The effect of SMESE on serum VLDL levels in normal and diabetic rats over five weeks of treatment is shown in Figure 6. There was a significant decrease in serum VLDL levels (p < 0.0001) in groups 3–6 compared to that in group 2. This decrease in VLDL started to appear in the second week in group 6, but in the third week in groups 3, 4, and 5, and continued until the end of the experiment.

Figure 6.

Notes: *Significant when compared to the normal diet group; †significant when compared to the diabetic control group for the same week. VLDL: very low-density lipoprotein.

STZ Decreased High-density Lipoprotein Levels in Diabetic Rats and SMESE Reversed this Decrease

Figure 7 shows the HDL levels in the control and experimental groups during the five-week experimental period. Oral administration of SMESE at doses of 30, 100, or 300 mg/kg body weight to diabetic rats significantly reversed the decrease in HDL induced by STZ (p < 0.0001). At the end of the experiment, SMESE administration and metformin treatment caused a progressive increase in HDL levels.

Figure 7.

Notes: *Significant when compared to the normal diet group; †significant when compared to the diabetic control group for the same week. HDL, high-density lipoprotein.

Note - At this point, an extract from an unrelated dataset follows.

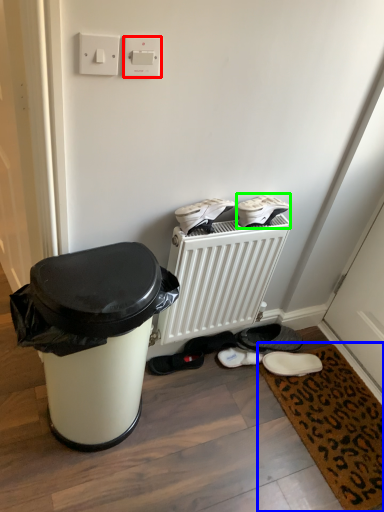 Question: Estimate the real-world distances between objects in this image. Which object is farther from electric outlet (highlighted by a red box), doormat (highlighted by a blue box) or footwear (highlighted by a green box)?

Choices:
 (A) doormat
 (B) footwear

Answer: (A)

STZ Increased Malondialdehyde Levels in Diabetic Rats and SMESE Reversed This Increase

As shown in Figure 8, STZ injection caused a significant increase (p < 0.0001) in MDA levels in groups 2–6 compared with the normal group (group 1). Beginning with the third week, groups 5 and 6 showed a significant decrease in MDA value compared with group 2.

Figure 8.

Notes: *Significant when compared to the normal diet group; †significant when compared to the diabetic control group for the same week. MDA: malondialdehyde.

Discussion

About 60% of the world’s population uses folklore medicines derived from medicinal plants (Modak et al., 2007). S. marianum has been reported as one of the most important medicinal herbs used in the present times (Karaiskou et al., 2021). Phytochemicals play a significant role in the treatment of different diseases and are used in both traditional and modern systems of medication (Ali et al., 2020). One of the objectives of this study was to characterize the phytochemical and antioxidant profiles of S. marianum seed extracts by measuring their total phenols, flavonoids, tannins, alkaloids, saponins, and antioxidant capacity.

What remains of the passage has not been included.